▶ _Work to be completed_:
Whenever a line in the records below contains "African", pick it out.

[Stored items from a collection]
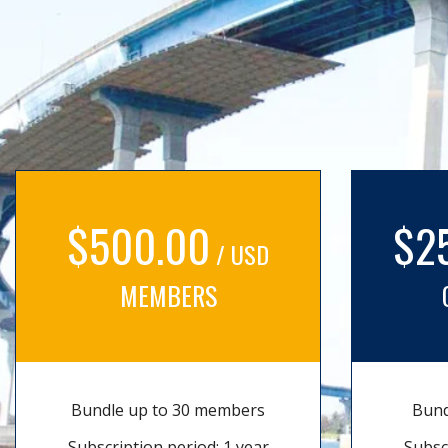
$500.00
$2
/ USD
MEMBERS
Bundle up to 30 members
Bund
Subscription period: 1 year
Subsc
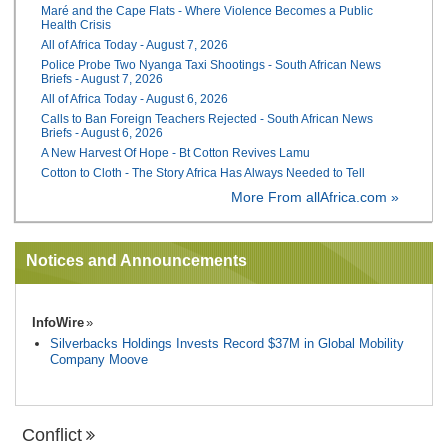
Maré and the Cape Flats - Where Violence Becomes a Public
Health Crisis
All of Africa Today - August 7, 2026
Police Probe Two Nyanga Taxi Shootings - South African News
Briefs - August 7, 2026
All of Africa Today - August 6, 2026
Calls to Ban Foreign Teachers Rejected - South African News
Briefs - August 6, 2026
A New Harvest Of Hope - Bt Cotton Revives Lamu
Cotton to Cloth - The Story Africa Has Always Needed to Tell
More From allAfrica.com »
Notices and Announcements
InfoWire
Silverbacks Holdings Invests Record $37M in Global Mobility
Company Moove
Conflict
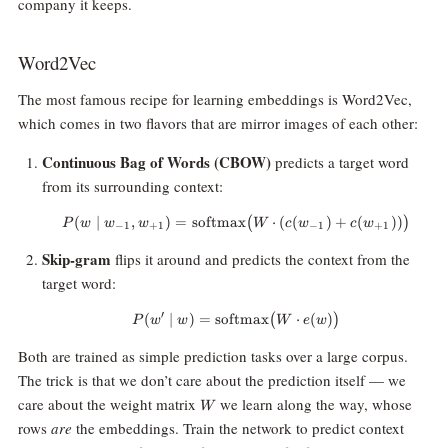
company it keeps.
Word2Vec
The most famous recipe for learning embeddings is Word2Vec,
which comes in two flavors that are mirror images of each other:
Continuous Bag of Words (CBOW)
predicts a target word
from its surrounding context:
(
∣
,
)
=
softmax
P(w \mid w_{-1}, w_{+1}) = \
⋅
(
(
)
+
(
))
(
)
P
w
w
w
W
c
w
c
w
−
1
+
1
−
1
+
1
Skip-gram
flips it around and predicts the context from the
target word:
′
(
∣
)
=
softmax
P(w' \mid w) = \text{softmax}
⋅
(
)
(
)
P
w
w
W
e
w
Both are trained as simple prediction tasks over a large corpus.
The trick is that we don’t care about the prediction itself — we
W
care about the weight matrix
we learn along the way, whose
W
rows
are
the embeddings. Train the network to predict context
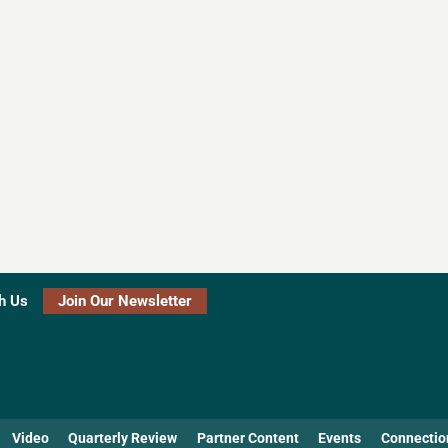
h Us
Join Our Newsletter
Video
Quarterly Review
Partner Content
Events
Connectio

▶ _Expected answer_:
Police Probe Two Nyanga Taxi Shootings - South African News
Calls to Ban Foreign Teachers Rejected - South African News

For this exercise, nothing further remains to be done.